Examination of case data for 2008 from the certificates revealed that in 63% of deaths the cause of death originally tabulated on immediate cause was the same as the final underlying cause of death when aggregated to the ICD list 1 [10] (Table 1). However, a substantial proportion of deaths originally tabulated as septicemia (1-012) (93%), cardiovascular diseases (1-064 to 1-071) (25%), respiratory illnesses (1-072) (33%), and liver disease (1-078) (54%) should have been attributed to other causes (Table 1) based on ICD rules [10], reflecting various nonspecific causes, such as heart failure and respiratory arrest, which often appear on the first line of the medical certificate of death. Twelve of the 17 deaths (71%) recorded as "signs, symptoms or ill-defined conditions" should have been attributed to more specific causes (Table 1), even with no further information available from the medical record.

Diabetes (1-052) was notably underrepresented in the original tabulation, with 47 of 59 (80%) deaths for which diabetes was selected as the underlying cause originally assigned to other causes, notably septicemia and cardiovascular disease. Neoplasms (1-026) were also underrepresented in the original tabulations with 12 (18%) cancer deaths assigned to other causes. Although they accounted for only a small number of deaths, some deaths attributed on the medical certificate of death to underlying causes of particular public health importance, such as rheumatic heart diseases and maternal causes, were not apparent in the original tabulation of immediate cause.

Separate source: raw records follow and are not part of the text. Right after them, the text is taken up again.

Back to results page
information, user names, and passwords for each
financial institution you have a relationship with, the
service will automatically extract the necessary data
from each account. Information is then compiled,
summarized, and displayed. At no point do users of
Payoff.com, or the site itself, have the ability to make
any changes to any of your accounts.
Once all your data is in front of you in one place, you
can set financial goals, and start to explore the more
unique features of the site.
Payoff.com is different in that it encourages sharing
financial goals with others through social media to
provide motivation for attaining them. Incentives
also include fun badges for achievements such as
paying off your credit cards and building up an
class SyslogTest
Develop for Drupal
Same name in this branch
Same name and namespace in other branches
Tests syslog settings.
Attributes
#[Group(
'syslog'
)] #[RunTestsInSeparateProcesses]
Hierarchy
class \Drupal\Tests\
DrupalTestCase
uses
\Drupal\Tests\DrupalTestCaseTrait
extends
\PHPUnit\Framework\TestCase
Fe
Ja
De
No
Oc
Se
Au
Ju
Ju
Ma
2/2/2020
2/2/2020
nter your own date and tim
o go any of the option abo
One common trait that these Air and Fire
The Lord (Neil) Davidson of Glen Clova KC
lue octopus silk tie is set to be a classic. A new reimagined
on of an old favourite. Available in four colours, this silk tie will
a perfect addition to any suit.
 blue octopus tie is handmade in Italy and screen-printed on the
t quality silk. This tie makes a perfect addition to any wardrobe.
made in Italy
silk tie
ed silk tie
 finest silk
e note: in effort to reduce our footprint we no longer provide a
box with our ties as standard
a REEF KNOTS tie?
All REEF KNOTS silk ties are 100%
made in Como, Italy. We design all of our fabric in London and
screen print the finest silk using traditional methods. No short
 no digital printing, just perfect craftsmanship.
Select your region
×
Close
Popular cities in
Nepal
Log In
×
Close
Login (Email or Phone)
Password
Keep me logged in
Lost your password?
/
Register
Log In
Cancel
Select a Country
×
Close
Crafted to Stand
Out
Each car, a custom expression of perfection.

Upon review, 36 (8%) deaths for 2008 were found to be potentially affected by the entry of contributory causes from Part II of the certificate into the Part I sequence. In all other deaths application of the ICD rules would result in the same underlying cause (when collated to ICD list 1) [10]. Only one of these deaths involved a death assigned to Infectious Diseases, which would have otherwise been coded to pneumonia (Respiratory Disease); all other deaths occurred amongst those assigned to noncommunicable diseases - both in the original tabulation of immediate cause and selected underlying cause of death. Four of these deaths were minor variations within categories of cardiovascular disease, while 23 cases were diabetes-related deaths that would be assigned to cardiovascular or respiratory diseases if the diabetes code had been recorded in Part II of the certificate (as a contributory cause).

Medical record review

Medical records were located for 294 (75%) certified deaths that occurred in Tongatapu (Figure 2) following exclusion of duplicate records and overseas deaths. Cause of death was identified from the medical record for 190 cases, 65% of those with a matching medical record. Diagnosis of underlying cause of death was considered to be of high certainty by the medical reviewer in only 73 (25%) of these records.

Figure 2
figure 2

Flowchart of process for medical record review in Tongatapu.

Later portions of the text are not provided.